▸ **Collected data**
——

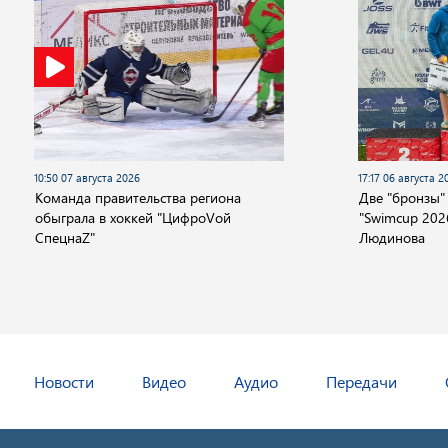
10:50 07 августа 2026
17:17 06 августа 2
Команда правительства региона
Две "бронзы"
обыграла в хоккей "ЦифроVой
"Swimcup 2026
СпецнаZ"
Людинова
Новости
Видео
Аудио
Передачи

——

▸ **Work instructions**
An exact copy of the records above is needed, with the pictures removed.

▸ **Answer for this exercise**
10:50 07 августа 2026
17:17 06 августа 2
Команда правительства региона
Две "бронзы"
обыграла в хоккей "ЦифроVой
"Swimcup 2026
СпецнаZ"
Людинова
Новости
Видео
Аудио
Передачи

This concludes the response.